We took a whole reese’s peanut butter cup and used it as the “crust” for these mini cheesecakes so it only seemed right to figure out how to use store bought cookie dough for a mini cheesecake crust next!
And spoiler alert, it’s GOOD!
Making individual cheesecakes in a muffin pan is an awesome way to get all of that delicious cheesecake flavor without the time commitment and water bath that larger cheesecakes require.
Plus when you make mini cheesecakes you don’t have to worry about your cheesecake cracking – thumbs up!!
You’ll need a standard size muffin tin and muffin liners (the paper) kind.
How to make mini cheesecakes in a muffin pan
- Line the muffin pan with paper liners. Then place about 2 tbsp of store bought cookie dough in the bottom of each liner. Be sure to press it flat. Then pre-bake the cookie dough.
- Once the cookie dough crust is pre-baked use the back of a tablespoon to press the cookie down, creating a dip.
- Then fill each liner full with cheesecake batter and top with more mini chocolate chips before baking.
How long does it take to make mini cheesecakes?
The time breakdown is 5 minutes to prep the cheesecake, 8 minutes to pre-bake the crust, 20 minutes to bake cheesecake, then at least 4 hours to refrigerate the cheesecake before serving.
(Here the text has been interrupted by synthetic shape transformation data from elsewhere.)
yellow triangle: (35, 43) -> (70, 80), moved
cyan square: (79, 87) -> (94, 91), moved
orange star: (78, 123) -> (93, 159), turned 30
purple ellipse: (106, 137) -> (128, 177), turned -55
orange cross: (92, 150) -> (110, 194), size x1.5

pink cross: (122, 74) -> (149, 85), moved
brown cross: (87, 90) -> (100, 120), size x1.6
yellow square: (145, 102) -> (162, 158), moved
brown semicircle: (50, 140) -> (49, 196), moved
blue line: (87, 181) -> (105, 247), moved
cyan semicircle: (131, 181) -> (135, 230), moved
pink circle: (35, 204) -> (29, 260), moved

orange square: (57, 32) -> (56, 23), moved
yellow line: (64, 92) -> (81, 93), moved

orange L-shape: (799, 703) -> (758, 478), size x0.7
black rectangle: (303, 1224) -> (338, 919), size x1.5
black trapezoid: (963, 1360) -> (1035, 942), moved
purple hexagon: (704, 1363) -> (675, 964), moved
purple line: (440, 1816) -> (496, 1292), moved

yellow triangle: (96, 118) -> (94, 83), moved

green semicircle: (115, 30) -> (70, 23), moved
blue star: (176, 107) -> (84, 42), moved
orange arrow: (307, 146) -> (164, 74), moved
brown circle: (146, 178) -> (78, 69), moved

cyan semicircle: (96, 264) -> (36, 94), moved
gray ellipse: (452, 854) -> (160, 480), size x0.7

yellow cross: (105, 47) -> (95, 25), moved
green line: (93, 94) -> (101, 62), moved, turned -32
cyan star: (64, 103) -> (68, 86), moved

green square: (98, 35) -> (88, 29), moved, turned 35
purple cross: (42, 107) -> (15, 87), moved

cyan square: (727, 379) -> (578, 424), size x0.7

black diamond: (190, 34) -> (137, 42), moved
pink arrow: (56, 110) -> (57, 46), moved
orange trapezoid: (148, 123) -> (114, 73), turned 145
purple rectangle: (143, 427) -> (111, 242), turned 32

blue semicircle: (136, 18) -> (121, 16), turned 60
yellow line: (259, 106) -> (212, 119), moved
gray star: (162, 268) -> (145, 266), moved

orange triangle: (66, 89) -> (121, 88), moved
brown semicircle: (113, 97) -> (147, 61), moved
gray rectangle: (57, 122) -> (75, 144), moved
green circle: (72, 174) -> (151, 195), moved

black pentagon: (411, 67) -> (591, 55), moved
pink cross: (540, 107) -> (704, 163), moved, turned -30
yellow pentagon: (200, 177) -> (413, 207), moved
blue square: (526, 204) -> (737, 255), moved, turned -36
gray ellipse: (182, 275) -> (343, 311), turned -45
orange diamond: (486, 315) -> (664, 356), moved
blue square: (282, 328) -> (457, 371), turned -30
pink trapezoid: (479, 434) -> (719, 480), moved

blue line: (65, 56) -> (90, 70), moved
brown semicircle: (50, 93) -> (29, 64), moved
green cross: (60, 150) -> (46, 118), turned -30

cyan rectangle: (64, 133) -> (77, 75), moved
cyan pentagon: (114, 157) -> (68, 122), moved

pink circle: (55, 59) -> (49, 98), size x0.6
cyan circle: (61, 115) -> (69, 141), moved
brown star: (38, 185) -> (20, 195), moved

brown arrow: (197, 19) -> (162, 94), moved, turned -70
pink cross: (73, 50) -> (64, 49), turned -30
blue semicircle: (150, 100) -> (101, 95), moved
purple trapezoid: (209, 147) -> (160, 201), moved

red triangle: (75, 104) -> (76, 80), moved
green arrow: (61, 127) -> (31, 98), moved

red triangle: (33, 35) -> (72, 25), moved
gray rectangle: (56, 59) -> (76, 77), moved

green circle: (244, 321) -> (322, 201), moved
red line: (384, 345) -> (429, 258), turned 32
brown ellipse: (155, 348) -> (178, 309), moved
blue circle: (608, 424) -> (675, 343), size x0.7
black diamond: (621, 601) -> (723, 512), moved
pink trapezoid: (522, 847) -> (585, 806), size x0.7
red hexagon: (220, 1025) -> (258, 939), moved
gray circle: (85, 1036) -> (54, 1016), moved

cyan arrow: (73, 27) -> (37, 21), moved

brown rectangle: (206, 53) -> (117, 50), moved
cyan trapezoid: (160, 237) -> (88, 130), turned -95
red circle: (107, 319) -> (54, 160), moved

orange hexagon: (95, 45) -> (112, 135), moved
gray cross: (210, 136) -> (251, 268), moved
I prefer to refrigerate mine overnight.
Waiting is the hardest part, right?!
How to freeze mini cheesecakes
Freeze the mini cheesecakes on a baking sheet, uncovered until frozen. Once frozen, wrap them in aluminum foil and place them inside a ziplock bag in the freezer. They can be frozen for 4 months. To thaw, place them in the refrigerator for 8 hours.
Tips for making mini cookie dough cheesecakes
- Use room temperature cream cheese because it whips more smoothly, meaning no lumps! So pull that cream cheese out of the fridge and let it sit on the counter for at least 1 hour.
- It’s okay if your cheesecake falls in the center once they cool – you can use that to your advantage and fill it with chocolate ganache or whipped cream!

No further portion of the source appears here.